▶ [WORK REQUEST] From the line with "sometido a otros factores de tensión." through the line with "Vibraciones y trabajos cercanos", inclusive, return each line of the data below exactly and leave the rest out.

▶ [TASK INPUTS]
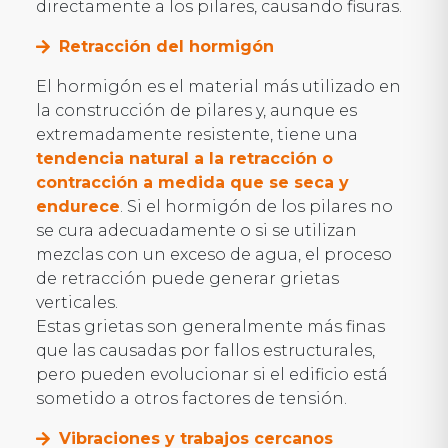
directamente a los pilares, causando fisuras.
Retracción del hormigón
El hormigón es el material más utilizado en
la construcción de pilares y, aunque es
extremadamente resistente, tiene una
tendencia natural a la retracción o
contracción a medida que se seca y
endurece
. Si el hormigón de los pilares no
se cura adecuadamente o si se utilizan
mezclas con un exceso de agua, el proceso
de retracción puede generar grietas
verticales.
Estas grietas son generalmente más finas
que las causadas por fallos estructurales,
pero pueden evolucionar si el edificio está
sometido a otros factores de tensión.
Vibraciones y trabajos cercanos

---

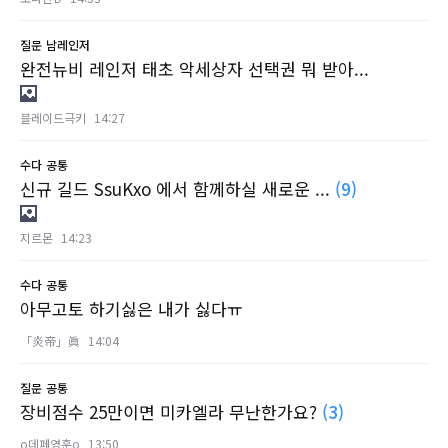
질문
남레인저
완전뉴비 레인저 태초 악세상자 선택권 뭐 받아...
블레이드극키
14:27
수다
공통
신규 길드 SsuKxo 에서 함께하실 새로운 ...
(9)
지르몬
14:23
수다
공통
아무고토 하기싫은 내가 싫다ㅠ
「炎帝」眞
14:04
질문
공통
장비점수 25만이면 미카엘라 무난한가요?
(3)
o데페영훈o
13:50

---

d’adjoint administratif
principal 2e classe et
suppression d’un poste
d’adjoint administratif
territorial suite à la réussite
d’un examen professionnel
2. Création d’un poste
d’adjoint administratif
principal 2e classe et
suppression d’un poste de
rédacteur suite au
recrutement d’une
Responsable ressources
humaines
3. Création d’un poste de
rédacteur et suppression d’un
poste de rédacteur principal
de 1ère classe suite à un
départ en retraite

▶ [ANSWER SECTION]
sometido a otros factores de tensión.
Vibraciones y trabajos cercanos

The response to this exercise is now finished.